I remember when I did my first intro course in Buddhism on the way to my PhD in Religion: I heard Buddha saying Desire causes Suffering, and to me from a very Christian background this made no sense at all. I could quote it and get 100% in the course, but there was absolutely no resonance in me to this sacred truth. More than a decade later, when due to being tired of too much suffering in my life, and yet again finding myself full of peace, love and joy after one of Sri Sri Ravi Shankar's advanced silence courses, I decided that I needed the knowledge, I needed to understand why I always ended up emeshed in suffering after the effects of the course wore off.

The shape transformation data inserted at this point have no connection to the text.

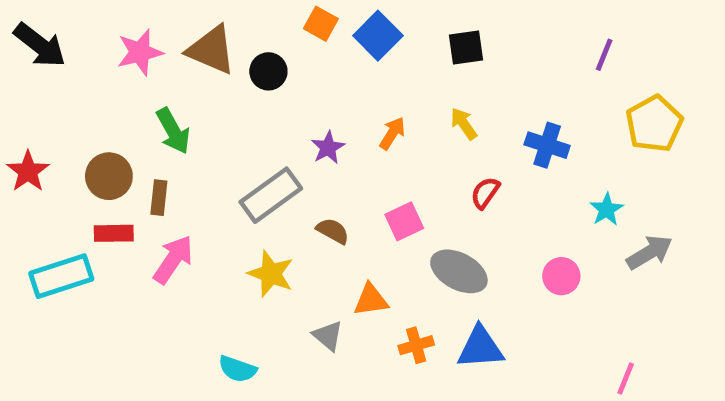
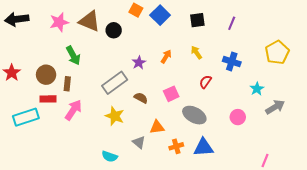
black arrow: (40, 45) -> (17, 19), turned 135
purple line: (604, 55) -> (232, 23), moved
cyan semicircle: (237, 369) -> (110, 156), moved

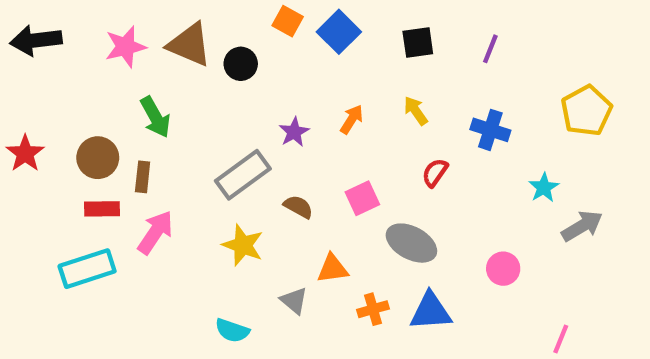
cyan rectangle: (26, 117) -> (87, 269), moved
pink circle: (238, 117) -> (503, 269), moved

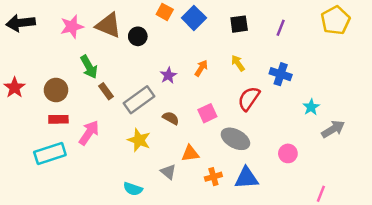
yellow pentagon: (586, 111) -> (336, 20), moved
red semicircle: (435, 173) -> (249, 99), size x1.5
brown rectangle: (143, 177) -> (106, 91), moved, turned -42

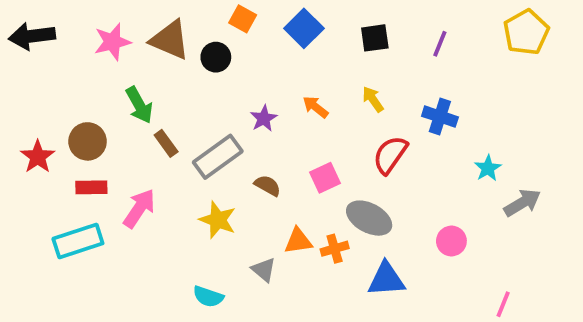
orange square: (165, 12) -> (243, 19), moved
orange arrow: (201, 68) -> (315, 107), turned -84
red star: (15, 88) -> (38, 157), moved
orange cross: (213, 177) -> (335, 249), moved

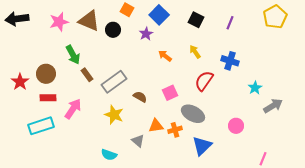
black square: (375, 38) -> (196, 20), turned 35
purple star: (264, 118) -> (146, 34), moved
blue triangle: (386, 279) -> (202, 146), turned -40

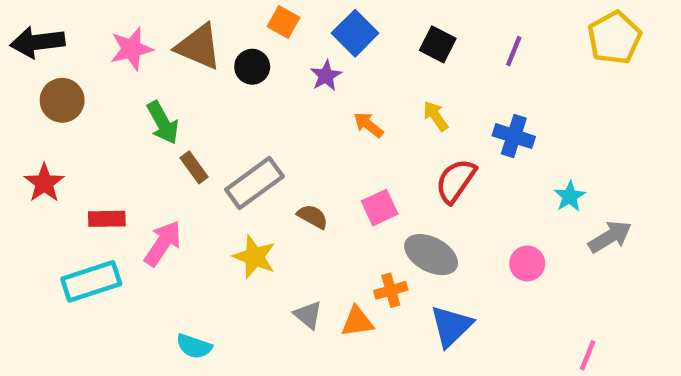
brown circle: (46, 74) -> (62, 100), moved
orange triangle: (156, 126) -> (357, 322), moved
pink circle: (236, 126) -> (527, 264), moved
cyan semicircle: (109, 155) -> (194, 346), moved

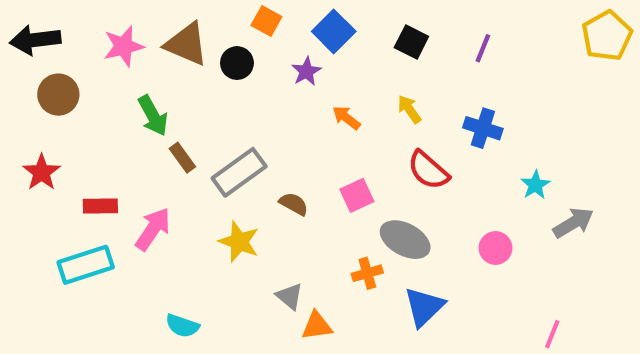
yellow pentagon: (614, 38) -> (607, 36), moved
red semicircle: (456, 181) -> (428, 170), turned -84
orange triangle: (357, 322) -> (317, 326), moved

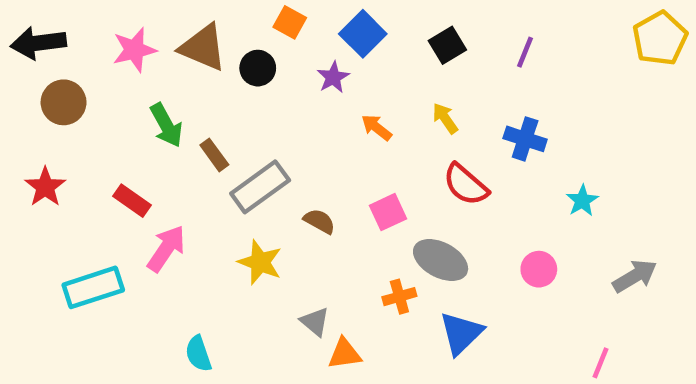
black square: (411, 42) -> (447, 45), turned 32
brown rectangle: (182, 158) -> (214, 155), moved
red rectangle: (100, 206) -> (132, 201), moved, turned 36
gray arrow: (573, 223) -> (635, 276), moved
cyan semicircle: (182, 326) -> (198, 354), turned 52

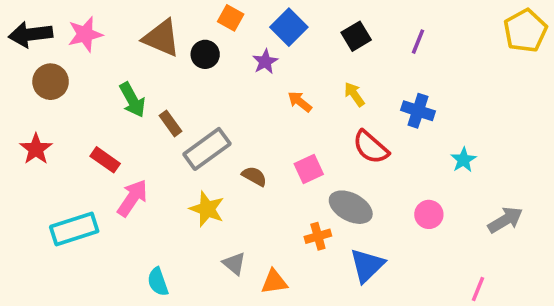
pink star: (134, 50) -> (85, 34), moved
gray triangle: (315, 322) -> (234, 264), moved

As I opened to the knowledge and pursued it with all my heart, with my full attention, it opened to me like a lovely flower, bit by bit revealing the sweetness and perfection of these sacred truths. Guruji's style of teaching was so simple: I got one basic principle through his example of coffee and a gulubjamon (a favourite Indian sweet): He gave us the example of sipping a sweetened coffee, then taking a bite of the gulubjamon and then taking another sip of the coffee. On the 2nd sip it tastes quite bitter, but it is the same coffee. The light came on for me. Our reality, what we experience in life is constructed: our perceptual abilities have been conditioned by cultural judgements and personal experiences. We don't see things as they are, but as we expect them to be. Any student of human perception knows that this is the case: that we don't see things that are there because we don't expect to see them, and we see things that are not there, because we expect to see them. This is a fundamental truth about the human condition, our experience of reality is illusory; we live in a world built of illusions.

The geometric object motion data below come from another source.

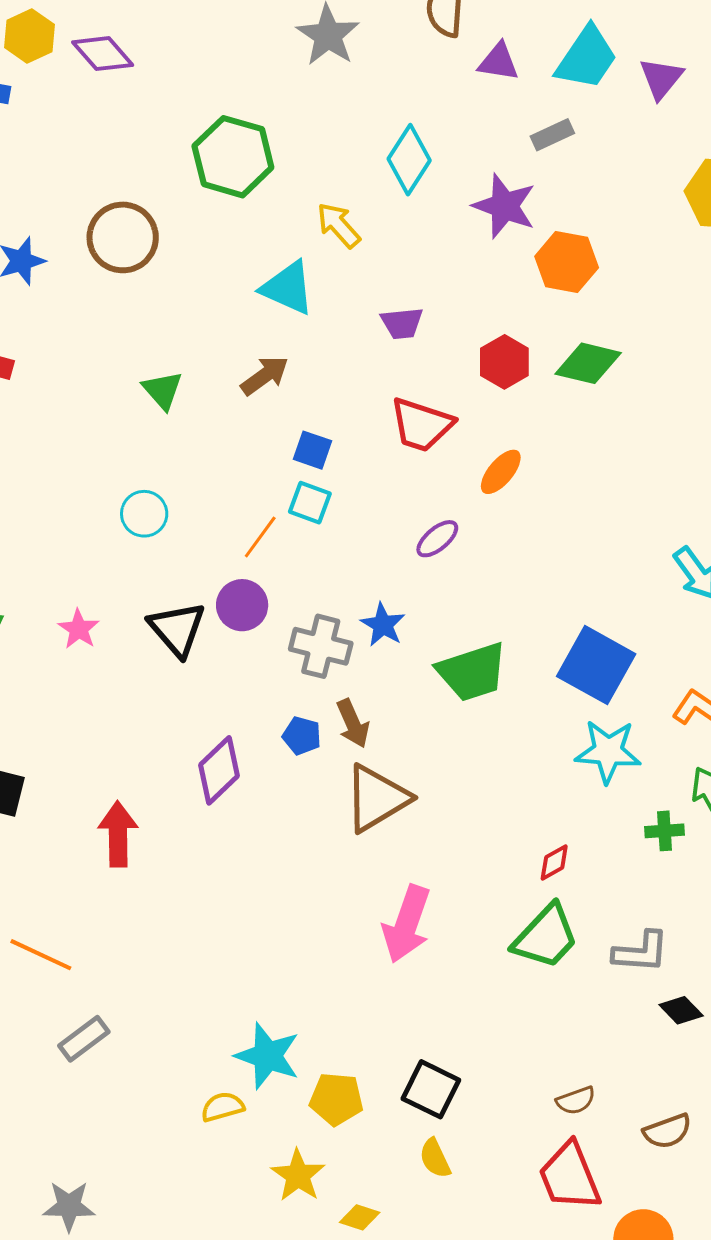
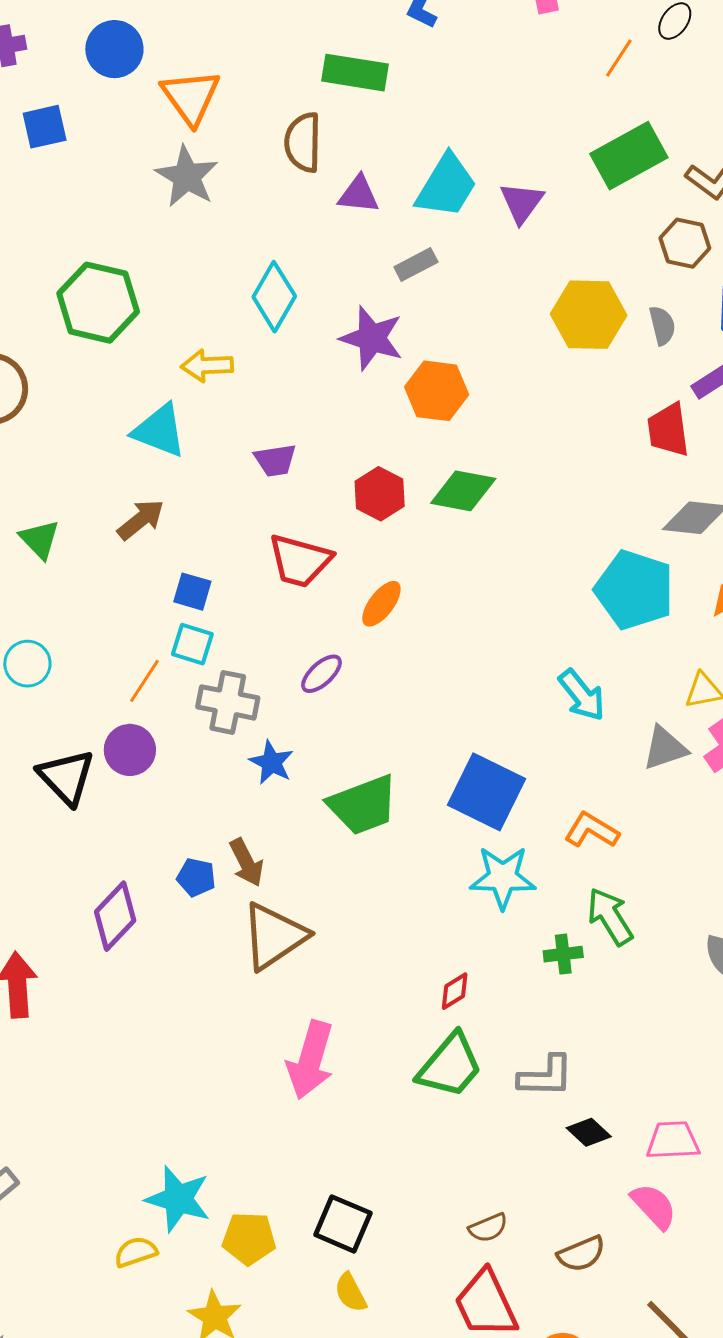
yellow arrow: (339, 225) -> (207, 366), turned -48
gray cross: (321, 646) -> (228, 702), moved

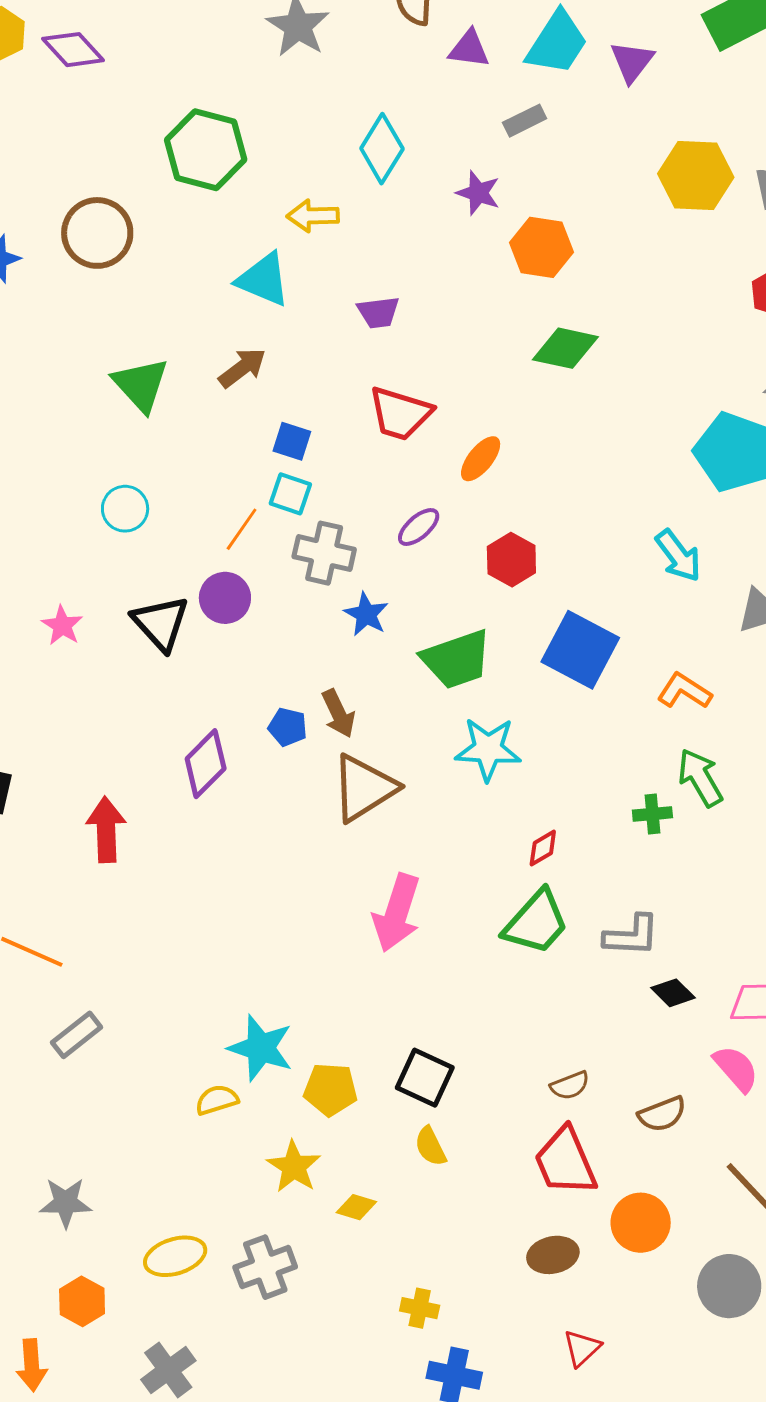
purple star: (372, 338) -> (478, 193), size x0.7
red hexagon: (380, 494) -> (511, 560), moved
green triangle: (40, 539) -> (141, 385), size x1.4
cyan star: (503, 877) -> (488, 749), moved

So it is the illusory world we individually and collectively construct that gets us all mixed up with desire: because we are taught what is desirable and what is repulsive. In our consumerist world, where we are fed lies by advertizers all day long about what we need to be happy, this web of illusions has certain predictable if unfortunate results, such as young girls and women suffering from Anorexia Nervosa and Bulimia because of having been seduced by false or illusory visions of what it is to be an attractive female. The point is that one of the ways that desire causes suffering is by the fact that what we desire hurts or kills us like tobacco and yet theses desires seem inescapable for many.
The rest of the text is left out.